Actually OP + OQ = 10 - 2/m -8m . You also need the condition m<0 bacause the slope of the line is required to be negative.

If you've learned derivatives at school, you just have to find the extremum values of OP + OQ by solving \frac{d}{dm}\left(10-2/m-8m\right)=0 and choose the negative solution to find the correct value of m.

 

[RandomGuy1]

Oh, sorry, I meant -8m. Could you please explain the last step? Why do we equate the derivative to zero?

 

[hilbert2]

Oh, sorry, I meant -8m. Could you please explain the last step? I know the derivative of -8m becomes 8. Wouldn't d/dm (-2/m) simply become -2/m²

Using the rule \frac{d}{dx}x^{n}=nx^{n-1} with n=-1, we get \frac{d}{dm}(-2/m) =-2\frac{d}{dm}m^{-1}=-2\times(-1)\times m^{-2}=2/m^{2}. You just had the wrong sign.

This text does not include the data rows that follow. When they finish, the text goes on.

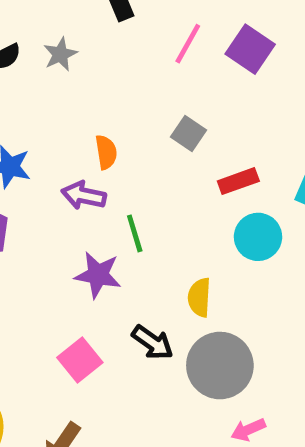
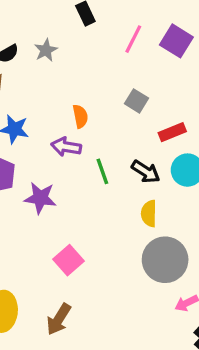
purple star: (98, 275) -> (40, 198), moved
black arrow: (152, 342) -> (146, 172), moved

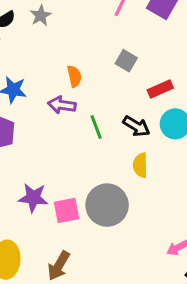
purple star: (40, 198) -> (33, 198), moved
pink square: (68, 260) -> (67, 210), turned 32
gray circle: (165, 260) -> (107, 205), moved

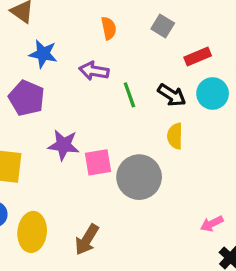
orange semicircle: (74, 76) -> (109, 28), moved
purple star: (33, 198) -> (64, 145), moved
pink square: (67, 210) -> (98, 162), moved

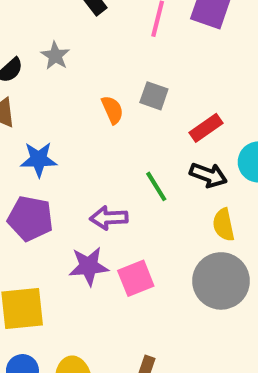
gray square: (163, 26) -> (154, 96), moved
red rectangle: (198, 56) -> (206, 128), moved
purple arrow: (94, 71) -> (109, 218), moved
gray circle: (139, 177) -> (221, 281), moved

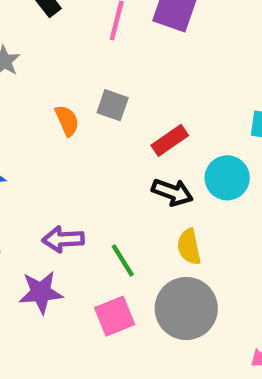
green line: (156, 186) -> (123, 261), moved
pink square: (136, 278) -> (115, 316), moved

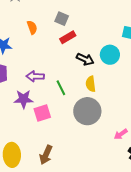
orange semicircle: (67, 121) -> (32, 27), moved
red rectangle: (170, 140) -> (68, 37), moved
pink square: (115, 316) -> (42, 113), moved

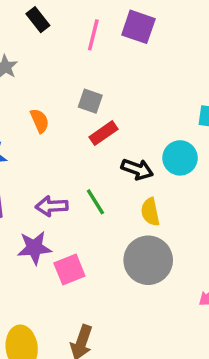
green line: (61, 88) -> (95, 202), moved

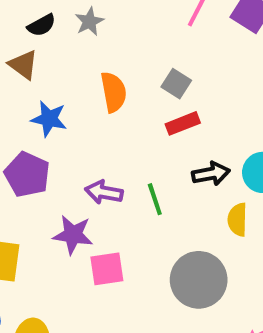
orange semicircle: (40, 121) -> (114, 92), size x1.4
black arrow: (137, 169) -> (211, 174), turned -44
yellow semicircle: (150, 212) -> (237, 220), moved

Why do we equate the derivative to zero?

If a differentiable function f(x) has an extremal (smallest or largest) value at some point a, we must have f'(a)=0.

 

[Ray Vickson]

Homework Statement

A straight line L with negative slope passes through the point (8,2) and cuts the positive coordinate axes at points P and Q. As L varies, what is the absolute minimum value of OP + OQ?

The attempt at a solution

Let x and y be two points on the line.
Using the slope point formula, we have (y-2) = m(x-8).
Writing this in intercept form, one gets x/(8 - 2/m) + y/(2 - 8m) = 1.
This implies coordinates of P and Q are (8 - 2/m, 0) and (0, 2 - 8m) respectively.

∴ OP + OQ = 10 + (-2/m - 8/m)

I can't figure out how to proceed from there. How do you find out the minimum value for the last term?

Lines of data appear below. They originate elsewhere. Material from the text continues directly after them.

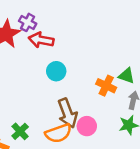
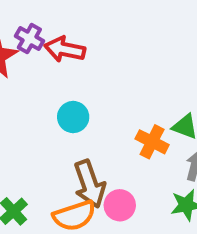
red arrow: (41, 40) -> (65, 49), moved

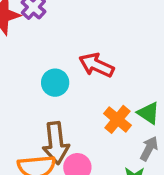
red arrow: (65, 49) -> (96, 65), moved

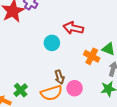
brown arrow: (56, 143) -> (59, 77), size x0.6

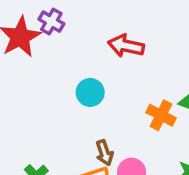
red arrow: (73, 28) -> (126, 46), moved

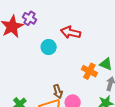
cyan circle: (90, 92) -> (49, 47), moved

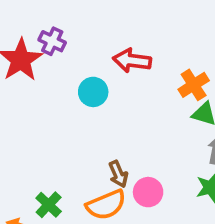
orange cross: (89, 71) -> (194, 85), moved, turned 35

If we let the slope be $-m$ we have $y-2 = -m(x-8)$, with $m > 0$. We have
\text{OP} + \text{OQ} = 10 + 8m + \frac{2}{m} \equiv S(m). We want to minimize $S(m)$, so we need to minimize $8m + 2/m$. We can use calculus, or we can use a trick involving the arithmetic-geometric mean inequality: for $a, b > 0$ we have
\frac{1}{2}(a+b) \geq \sqrt{a b} \Longrightarrow a+b \geq 2 \sqrt{ab}, with equality holding if and only if $a = b$. So, applying this we have
8m + \frac{2}{m} \geq 2 \sqrt{8m \frac{2}{m}} = 2 \sqrt{16} = 8, with equality holding only when $8m = 2/m,$ or $m^2 = 1/4$, or $m = \pm 1/2 \longrightarrow m = 1/2$.